"Allah be praised for that sheepskin coat!" Kahled repeated, placing the fragment in his belt, and walking slowly up and down the tent.

"Jababal is two days to the north," he added presently. "A day ago Manuel was six days behind him. He will be still three days behind when I reach Jababal, and while he is yet two days away, the sixty thousand in advance will be destroyed."

An order was given for ten thousand horsemen and fifteen thousand camel riders to start for the north at once. The soldiers expected it, and were ready even before the general.

Four days and a night went by, and they were again encamped at Yermonk; but Jababal's army of sixty thousand men, was a thing of the past.

Again a strip of the girdle was discovered. This time it hung upon the neck of a camel leading into the camp a long caravan laden with grain and fruit.

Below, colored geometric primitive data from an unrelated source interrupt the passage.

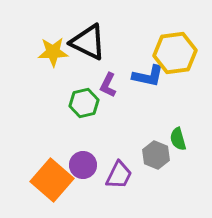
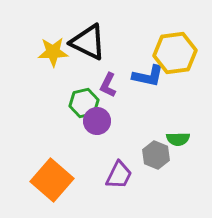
green semicircle: rotated 75 degrees counterclockwise
purple circle: moved 14 px right, 44 px up
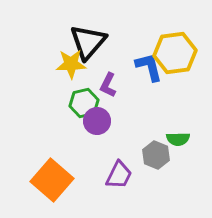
black triangle: rotated 45 degrees clockwise
yellow star: moved 18 px right, 12 px down
blue L-shape: moved 1 px right, 9 px up; rotated 116 degrees counterclockwise
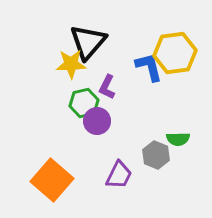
purple L-shape: moved 1 px left, 2 px down
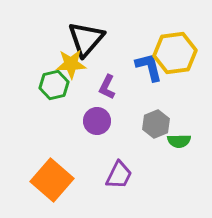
black triangle: moved 2 px left, 3 px up
green hexagon: moved 30 px left, 18 px up
green semicircle: moved 1 px right, 2 px down
gray hexagon: moved 31 px up; rotated 16 degrees clockwise
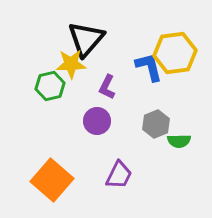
green hexagon: moved 4 px left, 1 px down
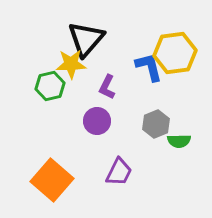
purple trapezoid: moved 3 px up
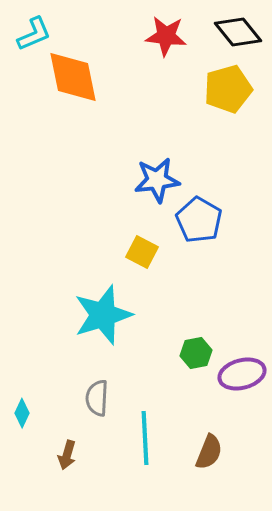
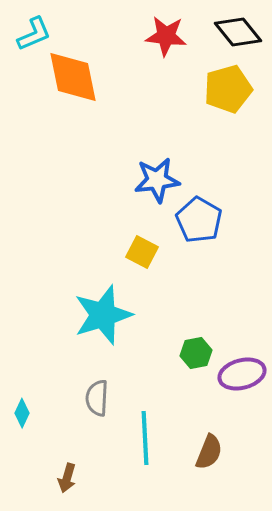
brown arrow: moved 23 px down
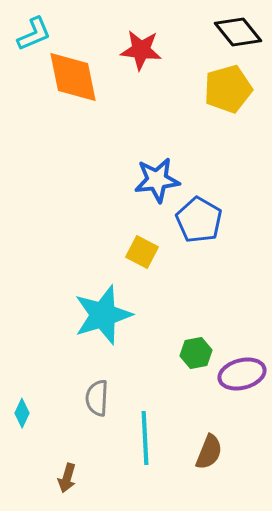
red star: moved 25 px left, 14 px down
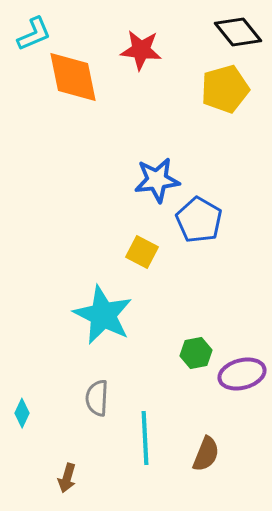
yellow pentagon: moved 3 px left
cyan star: rotated 28 degrees counterclockwise
brown semicircle: moved 3 px left, 2 px down
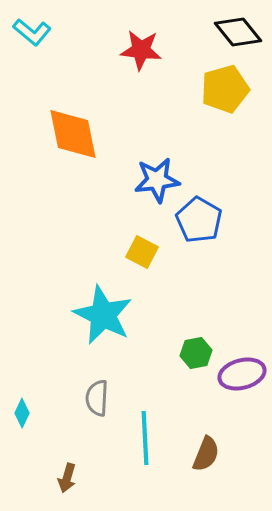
cyan L-shape: moved 2 px left, 2 px up; rotated 63 degrees clockwise
orange diamond: moved 57 px down
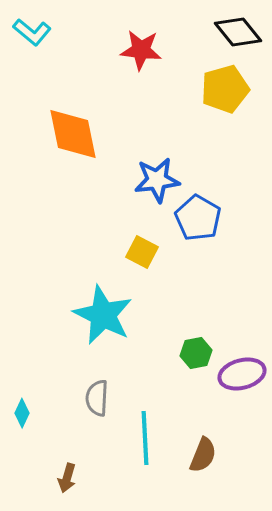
blue pentagon: moved 1 px left, 2 px up
brown semicircle: moved 3 px left, 1 px down
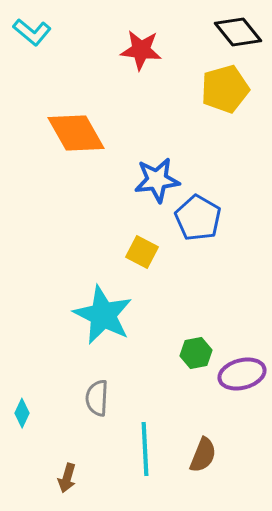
orange diamond: moved 3 px right, 1 px up; rotated 18 degrees counterclockwise
cyan line: moved 11 px down
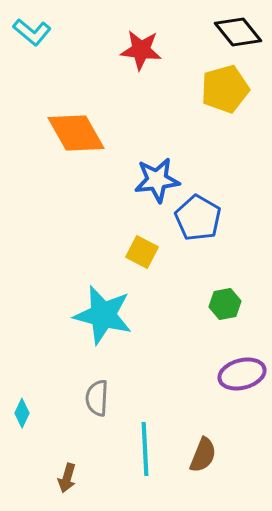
cyan star: rotated 12 degrees counterclockwise
green hexagon: moved 29 px right, 49 px up
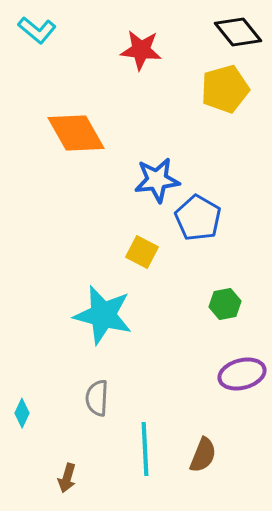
cyan L-shape: moved 5 px right, 2 px up
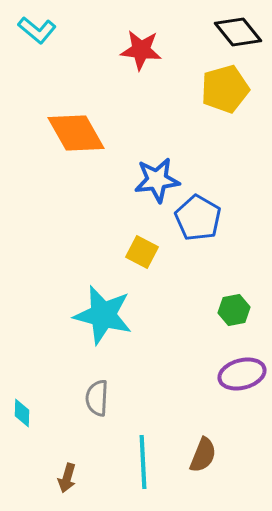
green hexagon: moved 9 px right, 6 px down
cyan diamond: rotated 24 degrees counterclockwise
cyan line: moved 2 px left, 13 px down
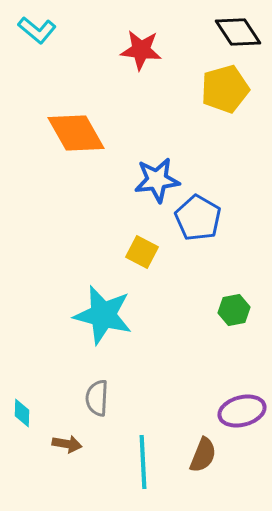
black diamond: rotated 6 degrees clockwise
purple ellipse: moved 37 px down
brown arrow: moved 34 px up; rotated 96 degrees counterclockwise
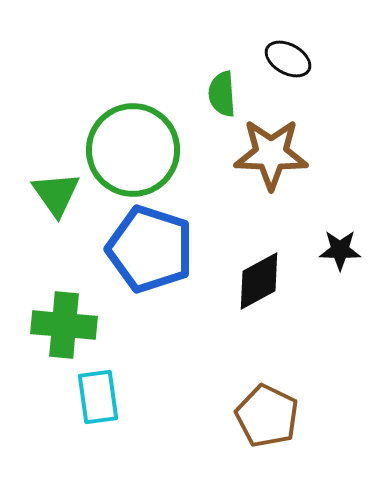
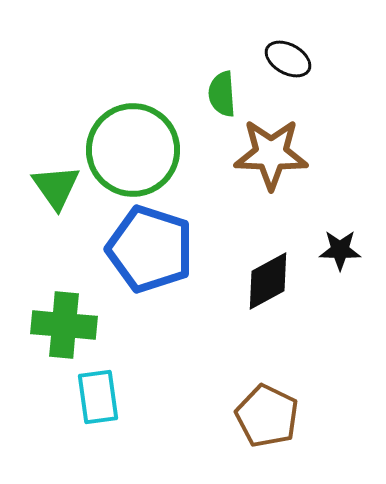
green triangle: moved 7 px up
black diamond: moved 9 px right
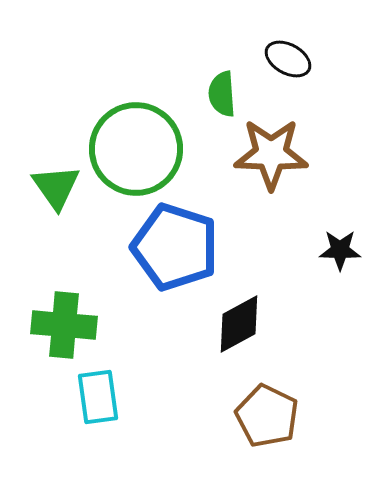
green circle: moved 3 px right, 1 px up
blue pentagon: moved 25 px right, 2 px up
black diamond: moved 29 px left, 43 px down
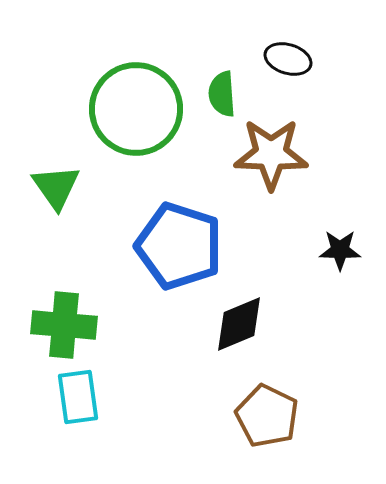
black ellipse: rotated 12 degrees counterclockwise
green circle: moved 40 px up
blue pentagon: moved 4 px right, 1 px up
black diamond: rotated 6 degrees clockwise
cyan rectangle: moved 20 px left
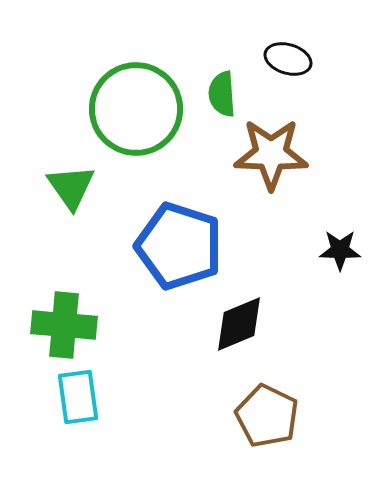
green triangle: moved 15 px right
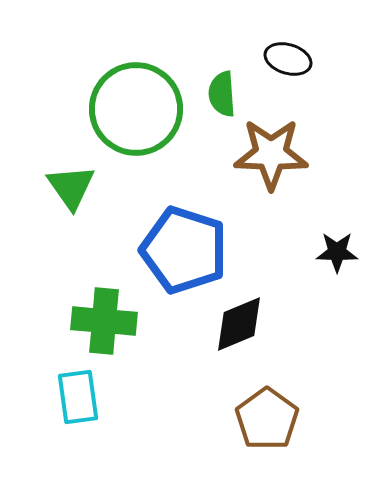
blue pentagon: moved 5 px right, 4 px down
black star: moved 3 px left, 2 px down
green cross: moved 40 px right, 4 px up
brown pentagon: moved 3 px down; rotated 10 degrees clockwise
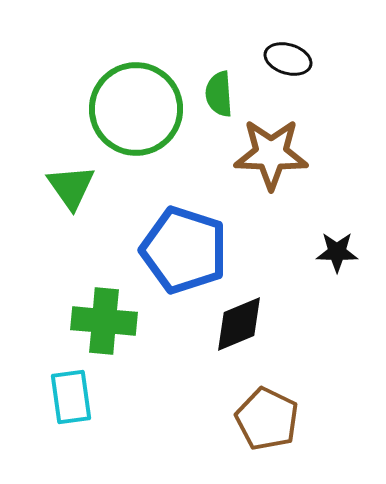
green semicircle: moved 3 px left
cyan rectangle: moved 7 px left
brown pentagon: rotated 10 degrees counterclockwise
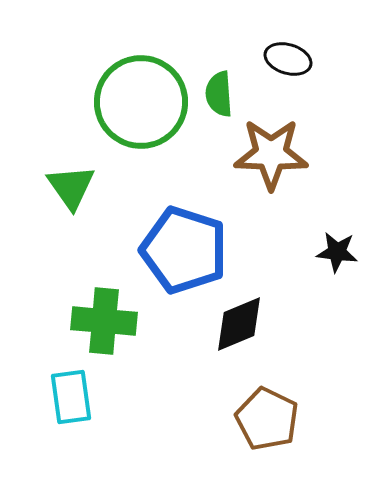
green circle: moved 5 px right, 7 px up
black star: rotated 6 degrees clockwise
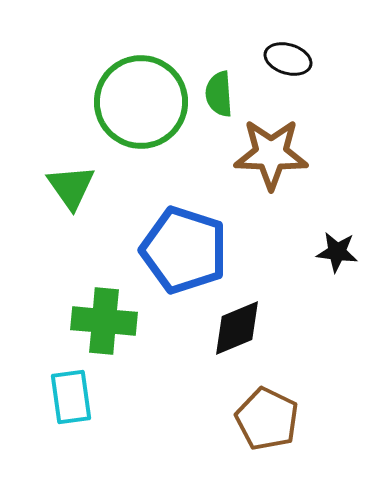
black diamond: moved 2 px left, 4 px down
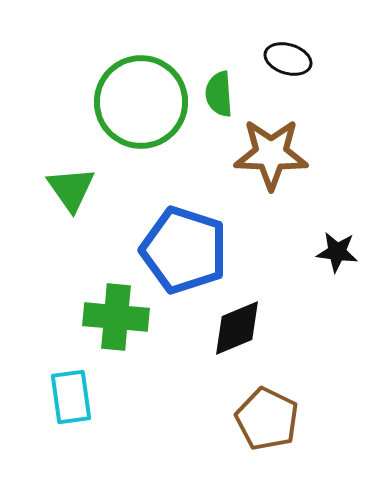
green triangle: moved 2 px down
green cross: moved 12 px right, 4 px up
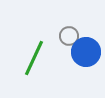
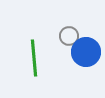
green line: rotated 30 degrees counterclockwise
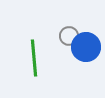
blue circle: moved 5 px up
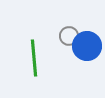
blue circle: moved 1 px right, 1 px up
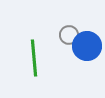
gray circle: moved 1 px up
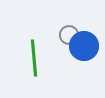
blue circle: moved 3 px left
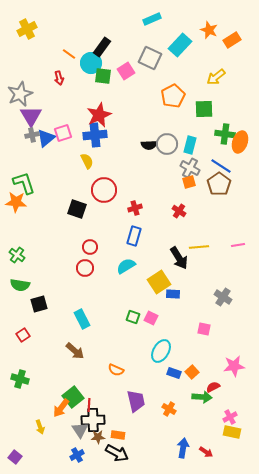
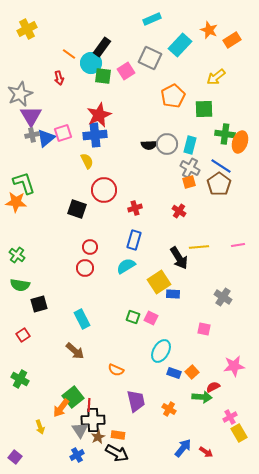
blue rectangle at (134, 236): moved 4 px down
green cross at (20, 379): rotated 12 degrees clockwise
yellow rectangle at (232, 432): moved 7 px right, 1 px down; rotated 48 degrees clockwise
brown star at (98, 437): rotated 24 degrees counterclockwise
blue arrow at (183, 448): rotated 30 degrees clockwise
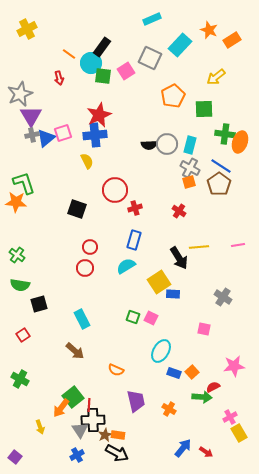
red circle at (104, 190): moved 11 px right
brown star at (98, 437): moved 7 px right, 2 px up
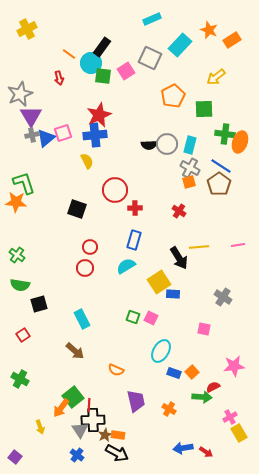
red cross at (135, 208): rotated 16 degrees clockwise
blue arrow at (183, 448): rotated 138 degrees counterclockwise
blue cross at (77, 455): rotated 24 degrees counterclockwise
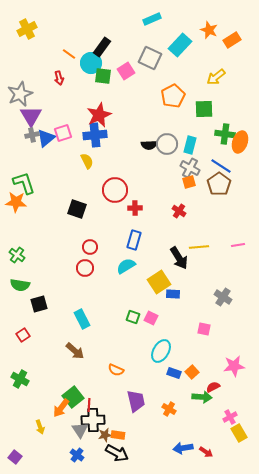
brown star at (105, 435): rotated 16 degrees clockwise
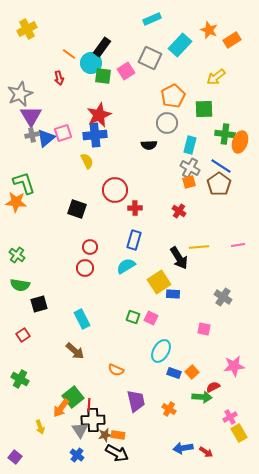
gray circle at (167, 144): moved 21 px up
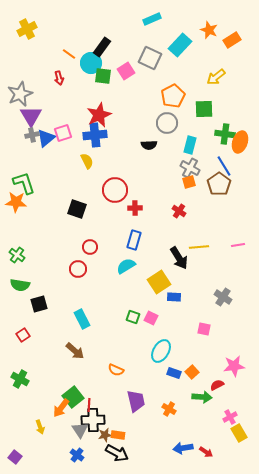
blue line at (221, 166): moved 3 px right; rotated 25 degrees clockwise
red circle at (85, 268): moved 7 px left, 1 px down
blue rectangle at (173, 294): moved 1 px right, 3 px down
red semicircle at (213, 387): moved 4 px right, 2 px up
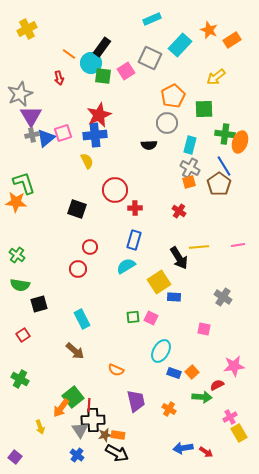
green square at (133, 317): rotated 24 degrees counterclockwise
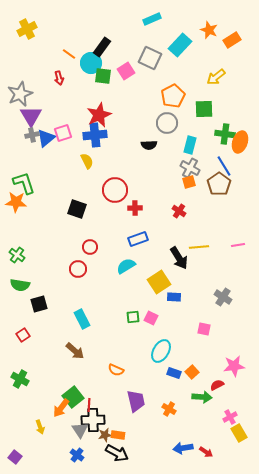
blue rectangle at (134, 240): moved 4 px right, 1 px up; rotated 54 degrees clockwise
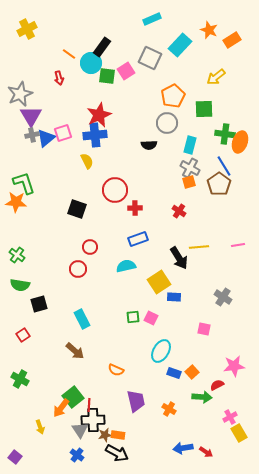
green square at (103, 76): moved 4 px right
cyan semicircle at (126, 266): rotated 18 degrees clockwise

The camel-driver reported that one had met them while they were upon the way to supply the army of Manuel. He had warned them that Manuel would simply confiscate the whole and make them prisoners, and had promised that if they turned southward instead, to the camp of Kahled, with the talisman which he hung about the camel's neck, they should be well received and fairly treated.

From this talisman Kahled learned that the army of Manuel was almost destitute of provisions, and that a detachment with supplies was another five or six days behind.

The general smiled as he thought how the Bedouin boy had shrewdly deprived the hungry enemy of a hundred and fifty camel-loads of food, while he secured for himself an excellent messenger to his friends.

During the night Manuel's magnificent army arrived, and encamped just north of the Mohammedans. Manuel chose for his citadel a high cliff that rose abruptly out of the plain between the two armies, and ended in a precipitous ledge toward Arabia.

Standing upon the brow of this cliff, a little distance from the tent of Manuel, one could look far down the valley, over the entire Mohammedan encampment.